Poi, però, come si fa a mangiare il pane senza “qualcosa”? L’olio era la consuetudine più immediata, l’alternativa scontata. Ma per fare qualcosa di altrettanto goloso ma più contemporaneo si è aperta la via del burro. C’è davvero bisogno di spiegare il suo fascino? Forse l’aspetto più sorprendente di questo sviluppo è che ci sia voluto così tanto tempo perché la gente ammettesse di volere che il burro diventasse un ingrediente principale. È un alimento che può essere spalmato e condito con sale a scaglie, e farlo davanti al vostro telefono farà battere l’icona del cuoricino a tutti i pollici che vi seguono.
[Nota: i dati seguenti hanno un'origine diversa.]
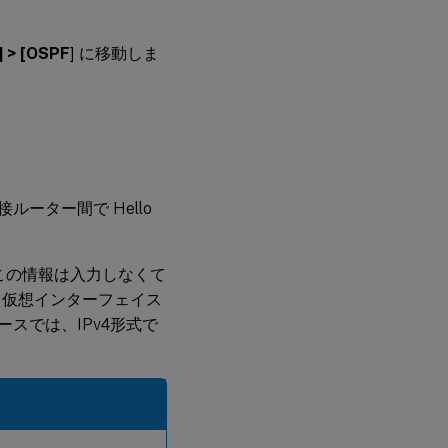
> [OSPF
] に移動しま
ルーター間で Hello
ス。この情報は入力しなくて
る仮想インターフェイス
ースでは、IPv4形式で
。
Ma quando è iniziata la rinascita del burro? Nell’era moderna del cibo italiano possiamo far risalire questa riscoperta a Philippe Léveillé, bretone naturalizzato bresciano, due stelle Michelin che sottolineano la grande tecnica e la meravigliosa accoglienza, e svelano una cucina solida, concreta, piacevolissima. Lo chef al burro ha dedicato anche un libro, dal titolo più che mai evocativo: “La mia vita al burro“, e cosa desiderare di più? Ma non è di sicuro l’unico ad aver intuito le potenzialità infinite di questo alimento, e ad averne fatta un’icona.
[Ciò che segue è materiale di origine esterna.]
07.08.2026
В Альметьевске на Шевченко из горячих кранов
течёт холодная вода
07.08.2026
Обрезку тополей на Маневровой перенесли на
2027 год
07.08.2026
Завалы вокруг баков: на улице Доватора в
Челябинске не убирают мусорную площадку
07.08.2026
Salendo un po’ più in su, arriviamo a Cortina e scopriamo un altro appassionatissimo, che ha creato una narrativa gastronomica proprio partendo dai latticini, e mettendo a frutto l’attività di famiglia dandole un’anima fine dining, primo tra tutti a decidere che il burro poteva ambire a passare dalle stalle alle stelle. Al San Brite la cucchiaiata di burro appoggiata al sasso è un rito di iniziazione, è l’apertura del pasto, è la firma e il segno di un luogo. È il territorio che arriva a tavola, è una dichiarazione di intenti da spalmare. È l’inizio del percorso che ci fa capire quanto qui locale e globale si intreccino fortemente.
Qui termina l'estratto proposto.